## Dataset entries

--- START ---

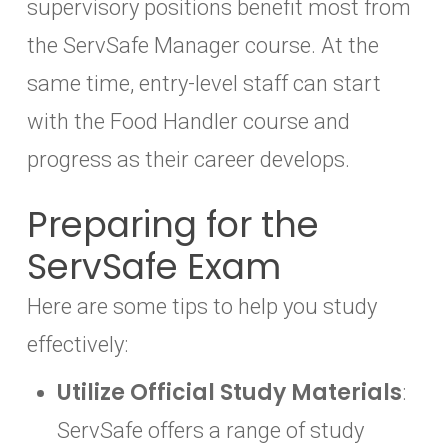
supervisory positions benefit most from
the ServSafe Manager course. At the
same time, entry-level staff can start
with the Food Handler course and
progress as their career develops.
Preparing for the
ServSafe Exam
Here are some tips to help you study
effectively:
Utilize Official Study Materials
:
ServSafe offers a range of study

--- END ---
--- START ---

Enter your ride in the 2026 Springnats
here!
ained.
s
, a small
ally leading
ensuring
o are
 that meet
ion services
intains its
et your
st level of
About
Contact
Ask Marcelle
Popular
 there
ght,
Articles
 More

--- END ---

## Problem to solve
Counting only lines that contain "course", what is the total for the entries above? Give the number alone.

## Expected answer
2